Clinical pharmacology and drug regulation

The role of clinical pharmacology in drug regulation may seem blindingly obvious—for clinical pharmacology explores how drugs affect man, including the systems on which they act as well as how man affects drugs—absorbing, distributing and eliminating them.

In order to protect the public health, the drug regulator must show that products recommended for licensing are safe and effective and of such a quality that their safety and efficacy are not compromised. The regulator must also ensure that marketed medical products are promoted accurately and objectively by manufacturers to both health care professionals and to the public.

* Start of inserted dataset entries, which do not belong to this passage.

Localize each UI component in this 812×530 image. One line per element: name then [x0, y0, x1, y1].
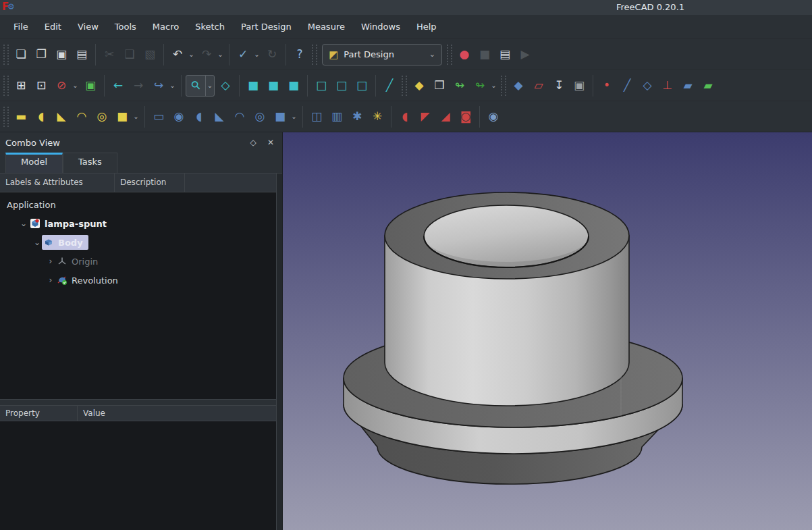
fillet-button[interactable]: ◖ [396, 106, 414, 128]
tree-item-origin[interactable]: ›Origin [0, 252, 282, 271]
additive-pipe-button[interactable]: ◠ [72, 106, 91, 128]
toolbar-handle[interactable] [3, 107, 9, 127]
nav-back-button[interactable]: ← [109, 75, 128, 97]
mirrored-button[interactable]: ◫ [307, 106, 326, 128]
subtractive-loft-button[interactable]: ◣ [210, 106, 229, 128]
caret-collapsed-icon[interactable]: › [46, 257, 55, 266]
validate-sketch-button[interactable]: ▣ [570, 75, 589, 97]
pocket-button[interactable]: ▭ [149, 106, 168, 128]
toolbar-handle[interactable] [312, 45, 317, 65]
groove-button[interactable]: ◖ [190, 106, 209, 128]
make-sub-link-dropdown-arrow[interactable]: ⌄ [489, 75, 498, 97]
revolution-button[interactable]: ◖ [32, 106, 51, 128]
fit-selection-button[interactable]: ⊡ [32, 75, 51, 97]
shape-binder-button[interactable]: ▰ [678, 75, 697, 97]
panel-scrollbar[interactable] [276, 174, 282, 530]
chamfer-button[interactable]: ◤ [416, 106, 435, 128]
caret-collapsed-icon[interactable]: › [46, 275, 55, 285]
left-view-button[interactable]: □ [352, 75, 371, 97]
datum-point-button[interactable]: • [597, 75, 616, 97]
top-view-button[interactable]: ■ [264, 75, 283, 97]
undo-button[interactable]: ↶⌄ [168, 44, 196, 65]
menu-item-file[interactable]: File [5, 18, 36, 35]
create-part-button[interactable]: ◆ [410, 75, 429, 97]
macro-edit-button[interactable]: ▤ [495, 44, 514, 65]
menu-item-view[interactable]: View [70, 18, 107, 35]
tree-item-lampa-spunt[interactable]: ⌄lampa-spunt [0, 214, 282, 233]
caret-expanded-icon[interactable]: ⌄ [19, 219, 28, 228]
selection-bounding-box-button[interactable]: ▣ [81, 75, 100, 97]
new-file-button[interactable]: ❏ [11, 44, 30, 65]
multi-transform-button[interactable]: ✳ [368, 106, 387, 128]
whats-this-button[interactable]: ? [290, 44, 309, 65]
value-column-header[interactable]: Value [78, 406, 282, 421]
tree-item-body[interactable]: ⌄Body [0, 233, 282, 252]
datum-plane-button[interactable]: ◇ [638, 75, 657, 97]
datum-line-button[interactable]: ╱ [618, 75, 637, 97]
datum-coordinate-system-button[interactable]: ⊥ [658, 75, 677, 97]
hole-button[interactable]: ◉ [169, 106, 188, 128]
print-button[interactable]: ▤ [72, 44, 91, 65]
close-panel-icon[interactable]: ✕ [265, 136, 277, 149]
menu-item-macro[interactable]: Macro [144, 18, 187, 35]
axonometric-view-button[interactable]: ◇ [216, 75, 235, 97]
refresh-check-dropdown-arrow[interactable]: ⌄ [252, 44, 261, 65]
thickness-button[interactable]: ◙ [456, 106, 475, 128]
workbench-selector[interactable]: ◩Part Design⌄ [322, 44, 442, 65]
save-file-button[interactable]: ▣ [52, 44, 71, 65]
tab-tasks[interactable]: Tasks [63, 153, 117, 173]
measure-linear-button[interactable]: ╱ [380, 75, 399, 97]
linear-pattern-button[interactable]: ▥ [327, 106, 346, 128]
make-link-button[interactable]: ↬ [450, 75, 469, 97]
make-sub-link-button[interactable]: ↬⌄ [470, 75, 498, 97]
tree-item-application[interactable]: Application [0, 195, 282, 214]
toolbar-handle[interactable] [3, 76, 9, 96]
rear-view-button[interactable]: □ [312, 75, 331, 97]
subtractive-pipe-button[interactable]: ◠ [230, 106, 249, 128]
subtractive-primitives-dropdown-arrow[interactable]: ⌄ [290, 106, 298, 128]
subtractive-helix-button[interactable]: ◎ [250, 106, 269, 128]
tab-model[interactable]: Model [5, 153, 63, 173]
caret-expanded-icon[interactable]: ⌄ [32, 238, 42, 247]
polar-pattern-button[interactable]: ✱ [348, 106, 367, 128]
draft-button[interactable]: ◢ [436, 106, 455, 128]
toolbar-handle[interactable] [447, 45, 452, 65]
menu-item-tools[interactable]: Tools [107, 18, 144, 35]
tree-header-labels[interactable]: Labels & Attributes [0, 174, 115, 192]
float-panel-icon[interactable]: ◇ [247, 136, 259, 149]
redo-dropdown-arrow[interactable]: ⌄ [216, 44, 225, 65]
additive-helix-button[interactable]: ◎ [92, 106, 111, 128]
draw-style-button[interactable]: ⊘⌄ [52, 75, 80, 97]
undo-dropdown-arrow[interactable]: ⌄ [187, 44, 196, 65]
subtractive-primitives-button[interactable]: ■⌄ [271, 106, 298, 128]
menu-item-edit[interactable]: Edit [36, 18, 70, 35]
zoom-tools-dropdown-arrow[interactable]: ⌄ [205, 75, 214, 97]
create-group-button[interactable]: ❒ [430, 75, 449, 97]
additive-loft-button[interactable]: ◣ [52, 106, 71, 128]
boolean-operation-button[interactable]: ◉ [484, 106, 503, 128]
additive-primitives-dropdown-arrow[interactable]: ⌄ [132, 106, 140, 128]
macro-record-button[interactable]: ● [455, 44, 474, 65]
refresh-check-button[interactable]: ✓⌄ [234, 44, 261, 65]
panel-splitter[interactable] [0, 400, 282, 405]
pad-button[interactable]: ▬ [11, 106, 30, 128]
toolbar-handle[interactable] [402, 76, 407, 96]
menu-item-help[interactable]: Help [408, 18, 445, 35]
tree-header-description[interactable]: Description [115, 174, 185, 192]
create-body-button[interactable]: ◆ [509, 75, 528, 97]
sub-shape-binder-button[interactable]: ▰ [699, 75, 718, 97]
create-sketch-button[interactable]: ▱ [529, 75, 548, 97]
draw-style-dropdown-arrow[interactable]: ⌄ [71, 75, 80, 97]
toolbar-handle[interactable] [3, 45, 9, 65]
viewport-3d[interactable] [283, 132, 812, 530]
zoom-tools-button[interactable]: ⚲⌄ [186, 75, 215, 97]
link-navigate-button[interactable]: ↪⌄ [149, 75, 177, 97]
fit-all-button[interactable]: ⊞ [11, 75, 30, 97]
menu-item-windows[interactable]: Windows [353, 18, 408, 35]
link-navigate-dropdown-arrow[interactable]: ⌄ [168, 75, 177, 97]
property-column-header[interactable]: Property [0, 406, 78, 421]
right-view-button[interactable]: ■ [284, 75, 303, 97]
menu-item-part-design[interactable]: Part Design [233, 18, 300, 35]
additive-primitives-button[interactable]: ■⌄ [113, 106, 140, 128]
bottom-view-button[interactable]: □ [332, 75, 351, 97]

I wish to discuss three aspects of drug regulation which have direct implications for the clinical pharmacologist. Firstly, measurement of efficacy, secondly, assessment of safety and thirdly, the concept of risk and benefit.

Efficacy

Efficacy has historically not been the main preoccupation of drug regulatory authorities in this country or elsewhere. Sir Derrick Dunlop, the first Chairman of the (then) UK Committee on Safety of Drugs wrote in 1967 ‘The Committee’s remit does not impose upon it any responsibility to consider the efficacy of drugs except insofar as their safety is concerned’. Perhaps, in the wake of recent problems with thalidomide, this was not altogether surprising. It was not until the Medicines Act was introduced in 1972 that evidence of efficacy as well as of safety was required as a condition for granting a product licence. Interestingly, as Jefferys and colleagues discuss [1] over the past 20 years only one drug has been withdrawn from the UK market because of lack of efficacy. Oxalinic acid, a urinary antiseptic was shown in 1979 to cause extremely rapid resistance in hitherto sensitive organisms and its licence was suspended. This has to be compared with the twenty-two products whose licences were withdrawn because of safety concerns over a similar period.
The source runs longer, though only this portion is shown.